Kind to a fault. Intelligent. Loving. Endlessly curious. Attentive. Accepting. Willing to learn and grow. Willing to fill up the gas for me even though I’m perfectly capable of doing so. An incredible chef – you get the idea. I think my husband is the greatest person on the planet.
This internal freak out erupted in me not because my reality had changed. I still loved my husband. I found women more than aesthetically pleasing. The panic was quelled as I stopped assigning the negative value the church had associated with queerness to myself. I hadn’t changed. Our relationship had only changed in that I acknowledge that Zach is an incredible person. He’s my unicorn because I think he’s the only person I could willingly allow to tie me down for the rest of my life. I trust he’ll make all the commitment worth it. He trusts the same of me.
Be with Your Unicorn
We all have truths that define us. We have traits that make us who we are. I’m just asking you to consider that sexuality isn’t really one of those things. Sure, it shapes the way we see the world at any given time. But it’s allowed to change just as we are allowed to change. Choose your partner based on the things that don’t change. Let yourself be happy based on the unicorn magic of knowing no one else could understand you like they do.

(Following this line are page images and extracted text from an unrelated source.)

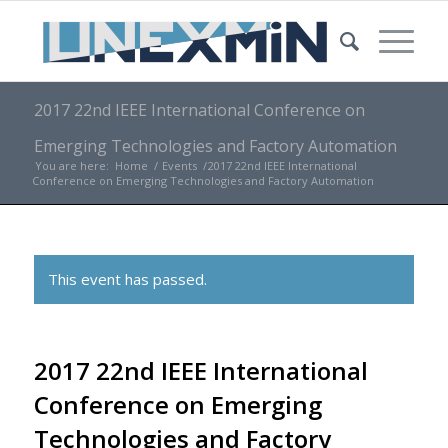
2017 22nd IEEE International Conference on
Emerging Technologies and Factory Automation
You are here:
Home
/
Events
/
2017 22nd IEEE International
Conference on Emerging Technologies and Factory Automation
This event has passed.
2017 22nd IEEE International
Conference on Emerging
Technologies and Factory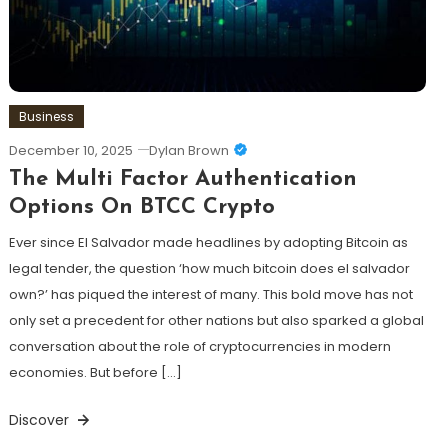
Business
December 10, 2025
Dylan Brown
The Multi Factor Authentication
Options On BTCC Crypto
Ever since El Salvador made headlines by adopting Bitcoin as
legal tender, the question ‘how much bitcoin does el salvador
own?’ has piqued the interest of many. This bold move has not
only set a precedent for other nations but also sparked a global
conversation about the role of cryptocurrencies in modern
economies. But before […]
Discover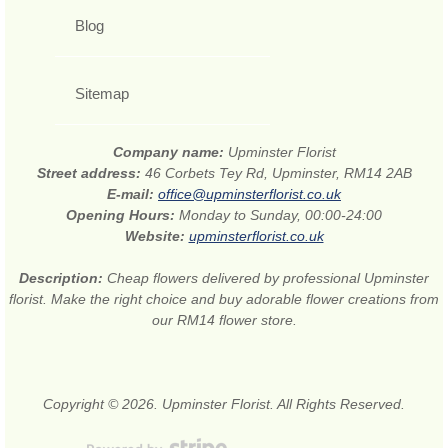
Blog
Sitemap
Company name:
Upminster Florist
Street address:
46 Corbets Tey Rd, Upminster, RM14 2AB
E-mail:
office@upminsterflorist.co.uk
Opening Hours:
Monday to Sunday, 00:00-24:00
Website:
upminsterflorist.co.uk
Description:
Cheap flowers delivered by professional Upminster
florist. Make the right choice and buy adorable flower creations from
our RM14 flower store.
Copyright © 2026. Upminster Florist. All Rights Reserved.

It’s a process, but if you’re still dealing with the internalized messages about gender and sexuality and marriage of your childhood really take the time to assess them. Do they match with the reality you live in now? If not, how do they disagree? Are those old ideas holding you back from embracing your whole self out of fear or misplaced judgment? You are allowed to weigh these foundational beliefs about yourself and realize they do not change who you are as a person – only how you see yourself.
I hope my own story helps you to see that not every sexuality crisis ends in broken homes or lives or tears. Sometimes it’s just as easy as saying, “Yep that’s a thing” – and then talking with your husband one Saturday morning and realizing you have completely different taste in women. He laughed, I laughed and then we turned back to the television. I love life with my unicorn.